Forty was the cost there.
- Analyst
Thanks a lot.
- CFO
Yeah.
Operator
And just as a reminder that is star 1 if you have any questions or comments.
Next we'll go to Jeff Cianci for a follow-up question with UBS.
- Analyst
Hey, guys.
- CFO
Hey, Jeff.
- Analyst
Just a clarification for what you said on the Cap Ex.
Is the whole Delta '05 versus '04 hydrogen?
It seems like a big jump.
- CFO
It is not all-- it is not entirely hydrogen.
There is some pickup in Asia and there is a little pickup in electronics as we look at it.
The bulk of it, Jeff.
- Analyst
So you think 900 is if you take the big picture?
- CFO
I'm sorry?
I missed you.
- Analyst
I think the big picture.
Nine hundred is roughly a third of that hydrogen?
Or less than 300?
- CFO
No, the spending is probably more than that.
- Analyst
More than a third of the total?
- CFO
Right.
- Analyst
Interesting.
Ok.
And, finally, on equipment.
I want to understand the nature of that backlog.

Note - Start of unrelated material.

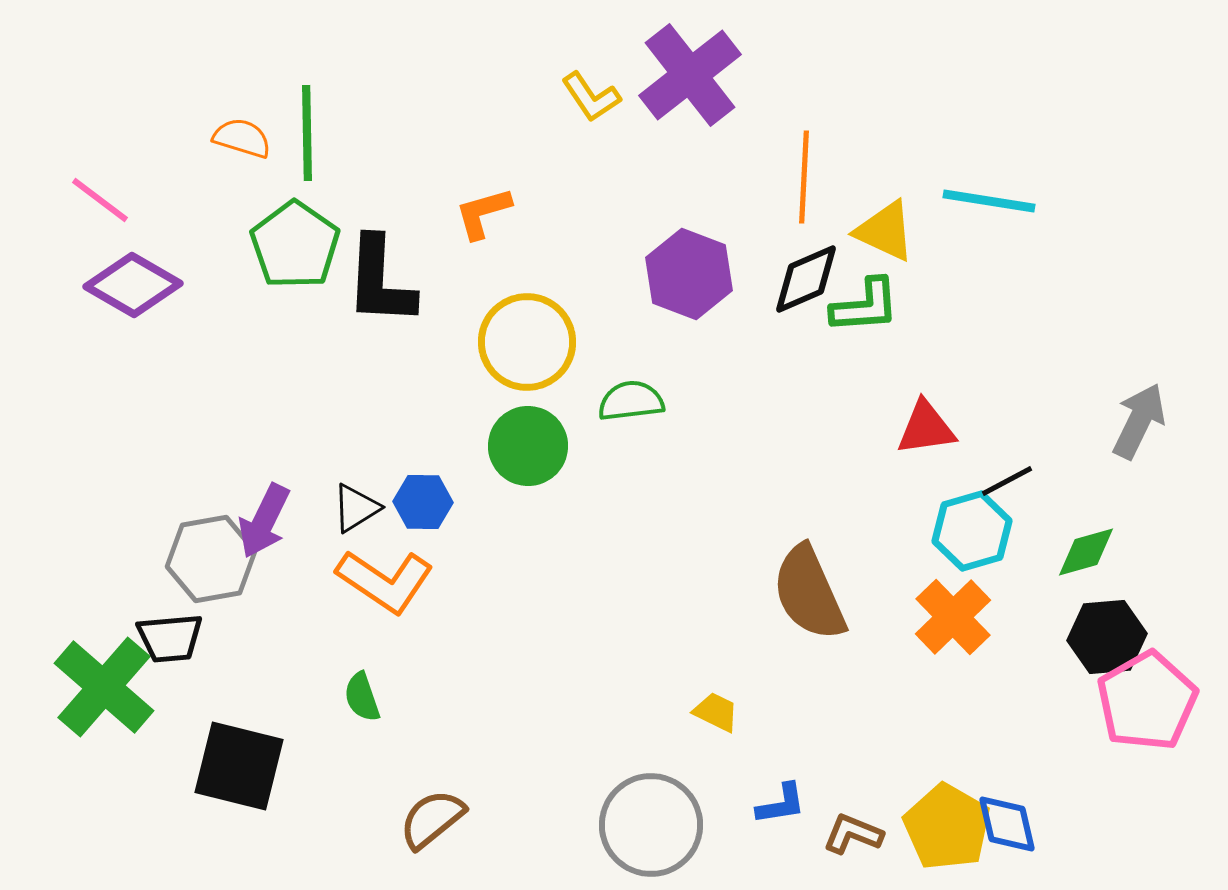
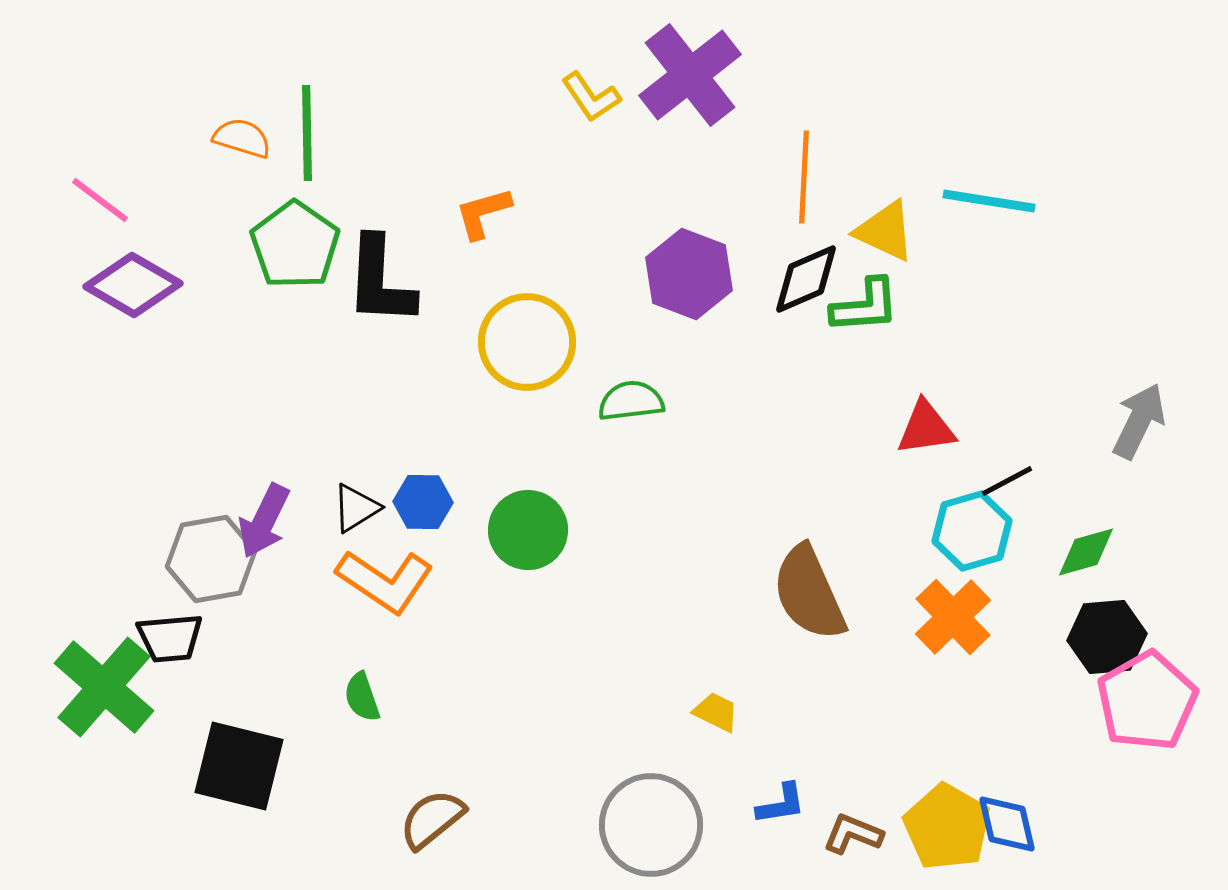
green circle at (528, 446): moved 84 px down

You got these APX, bigger units.
I presume-- How quickly you can move them through the shop?
How does that track?
Can you do eight at a time?
Are they higher profits than the old ones?
- CFO
Yes, basically takes two years to take and move these things through the shop.

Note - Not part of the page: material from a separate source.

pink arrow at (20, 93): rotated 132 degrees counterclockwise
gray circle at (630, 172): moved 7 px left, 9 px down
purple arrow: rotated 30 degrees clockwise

So depends upon the scheduling, on the winding [ph] stations, it depends upon our productivity.
It takes about two years.
We will work with our customers to make sure we keep the market fed on these things.
- Analyst
Are they higher margins, Paul, or same as the old margins?
- CFO
No, margins are good on these things and we obviously have given efficiencies to these people so we expect to be paid for our patented technology here.
- Analyst
Right.
How many can you put in there at one time?
- CFO
We're not going to comment on our capacity to do that.
- Analyst
Are you bumping capacity now?
Or have you got plenty of growth potential there?
- CFO
As far as now and the loading is good.
The loading is very good right now, Jeff.
- Analyst
All right.
Thanks, Paul.
Operator
And there are no further questions at this time.
I'll turn the call back over to you for any closing or additional remarks.
- Director, Investor Relations
Thank you very much.
Just wanted to thank everyone for taking the time to join us today and wish everyone a great day.
Thank you.
Bye-bye.
Operator
And that does conclude today's conference.
Thank you for your participation and have a wonderful day.